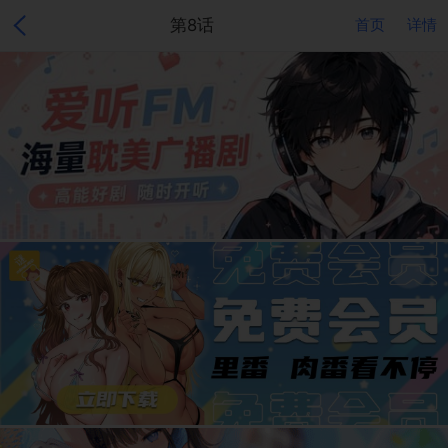
第8话
首页
详情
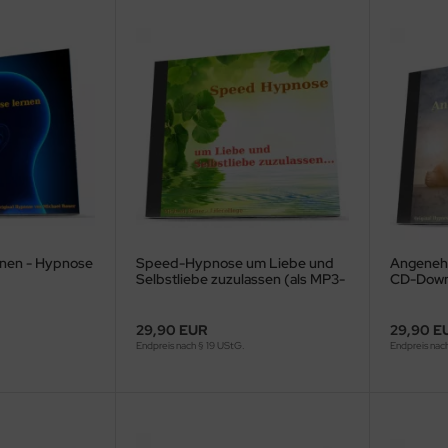
rnen - Hypnose
Speed-Hypnose um Liebe und
Angenehm
Selbstliebe zuzulassen (als MP3-
CD-Down
Download)
29,90 EUR
29,90 E
Endpreis nach § 19 UStG.
Endpreis nac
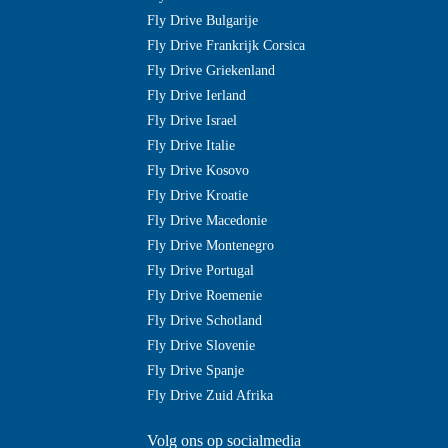
Fly Drive Bulgarije
Fly Drive Frankrijk Corsica
Fly Drive Griekenland
Fly Drive Ierland
Fly Drive Israel
Fly Drive Italie
Fly Drive Kosovo
Fly Drive Kroatie
Fly Drive Macedonie
Fly Drive Montenegro
Fly Drive Portugal
Fly Drive Roemenie
Fly Drive Schotland
Fly Drive Slovenie
Fly Drive Spanje
Fly Drive Zuid Afrika
Volg ons op socialmedia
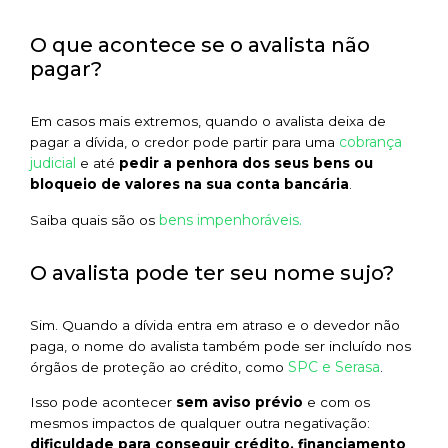
O que acontece se o avalista não
pagar?
Em casos mais extremos, quando o avalista deixa de
cobrança
pagar a dívida, o credor pode partir para uma
judicial
e até
pedir a penhora dos seus bens ou
bloqueio de valores na sua conta bancária
.
bens impenhoráveis.
Saiba quais são os
O avalista pode ter seu nome sujo?
Sim. Quando a dívida entra em atraso e o devedor não
paga, o nome do avalista também pode ser incluído nos
SPC e Serasa
órgãos de proteção ao crédito, como
.
Isso pode acontecer
sem aviso prévio
e com os
mesmos impactos de qualquer outra negativação:
dificuldade para conseguir crédito, financiamento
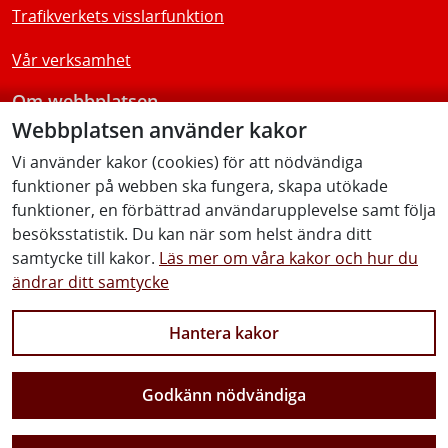
Trafikverkets visslarfunktion
Vår verksamhet
Om webbplatsen
Webbplatsen använder kakor
Tillgänglighetsredogörelse
Vi använder kakor (cookies) för att nödvändiga
funktioner på webben ska fungera, skapa utökade
Följ oss
funktioner, en förbättrad användarupplevelse samt följa
besöksstatistik. Du kan när som helst ändra ditt
samtycke till kakor.
Läs mer om våra kakor och hur du
ändrar ditt samtycke
Facebook
Youtube
Instagram
Linkedin
Hantera kakor
Godkänn nödvändiga
Vi gör Sverige närmare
- - -
Prompt | Copy out every line of the material above precisely, omitting the pictures.

Answer to the problem |
第8话
首页
详情
rnen - Hypnose
Speed-Hypnose um Liebe und
Angenehm
Selbstliebe zuzulassen (als MP3-
CD-Down
Download)
29,90 EUR
29,90 E
Endpreis nach § 19 UStG.
Endpreis nac
Fly Drive Bulgarije
Fly Drive Frankrijk Corsica
Fly Drive Griekenland
Fly Drive Ierland
Fly Drive Israel
Fly Drive Italie
Fly Drive Kosovo
Fly Drive Kroatie
Fly Drive Macedonie
Fly Drive Montenegro
Fly Drive Portugal
Fly Drive Roemenie
Fly Drive Schotland
Fly Drive Slovenie
Fly Drive Spanje
Fly Drive Zuid Afrika
Volg ons op socialmedia
O que acontece se o avalista não
pagar?
Em casos mais extremos, quando o avalista deixa de
cobrança
pagar a dívida, o credor pode partir para uma
judicial
e até
pedir a penhora dos seus bens ou
bloqueio de valores na sua conta bancária
.
bens impenhoráveis.
Saiba quais são os
O avalista pode ter seu nome sujo?
Sim. Quando a dívida entra em atraso e o devedor não
paga, o nome do avalista também pode ser incluído nos
SPC e Serasa
órgãos de proteção ao crédito, como
.
Isso pode acontecer
sem aviso prévio
e com os
mesmos impactos de qualquer outra negativação:
dificuldade para conseguir crédito, financiamento
Trafikverkets visslarfunktion
Vår verksamhet
Om webbplatsen
Webbplatsen använder kakor
Tillgänglighetsredogörelse
Vi använder kakor (cookies) för att nödvändiga
funktioner på webben ska fungera, skapa utökade
Följ oss
funktioner, en förbättrad användarupplevelse samt följa
besöksstatistik. Du kan när som helst ändra ditt
samtycke till kakor.
Läs mer om våra kakor och hur du
ändrar ditt samtycke
Facebook
Youtube
Instagram
Linkedin
Hantera kakor
Godkänn nödvändiga
Vi gör Sverige närmare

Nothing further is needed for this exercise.